In 1985, after 11 years of group painting with the top East Los Angeles Art collectives, George Yepes decided that group painting wasn’t suited to his temperament or pace. With grand scale and furious momentum Yepes has painted over 800,000 square feet of murals. He has painted eloquent, social, historical, and sacred images onto the facades of everything from churches, hospitals, guitars, and freeway overpasses, to movies and album covers. His 1988 album cover for Los Lobos titled “La Pistola y El Corazon” has won numerous awards, and is in many museum collections.

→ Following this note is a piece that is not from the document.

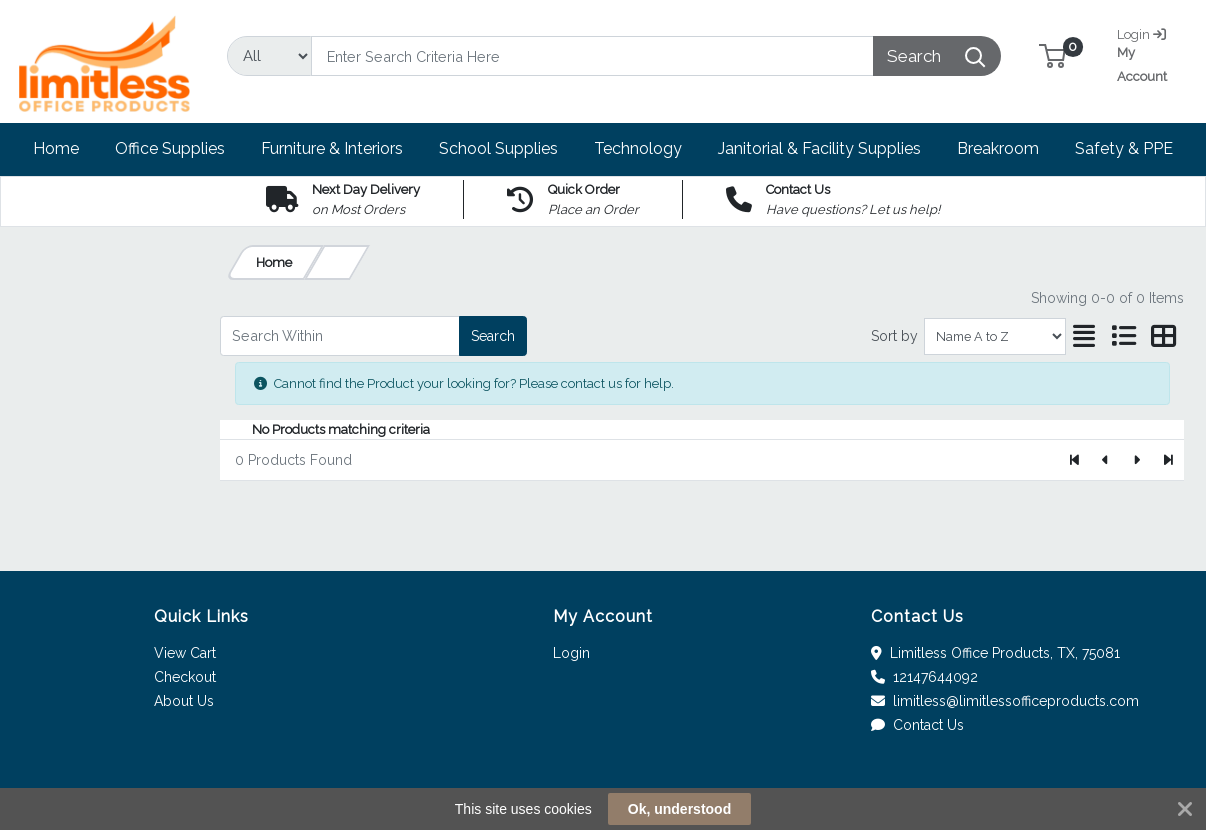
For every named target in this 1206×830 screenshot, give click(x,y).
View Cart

In 1992, George Yepes founded the Academia de Arte Yepes, a free mural painting academy through which Yepes (the sole teacher and funder) has taught over 2,000 students, for free, from the low-income neighborhoods of Los Angeles. Merging science, technology, and mathematics to gain a quality education and real-world applicable skills is not a new concept. In 1993, twenty years before the STEAM Program took form in schools nationally, George Yepes and the Academia de Arte Yepes had already began to produce a series of ten Science and Space murals with (NASA) The National Aeronautics and Space Administration. Beginning in 1993, to generate renewed interest in science, technology, engineering, and mathematics, and to cultivate and inspire the next generation of explorers; George Yepes and the Academia de Arte Yepes, in partnership with NASA, the European Space Agency, and the Agenzia Spaziale Italiana: established and implemented a fourteen-year National Educational Model titled: “The Marriage of Art, Science, and Technology”.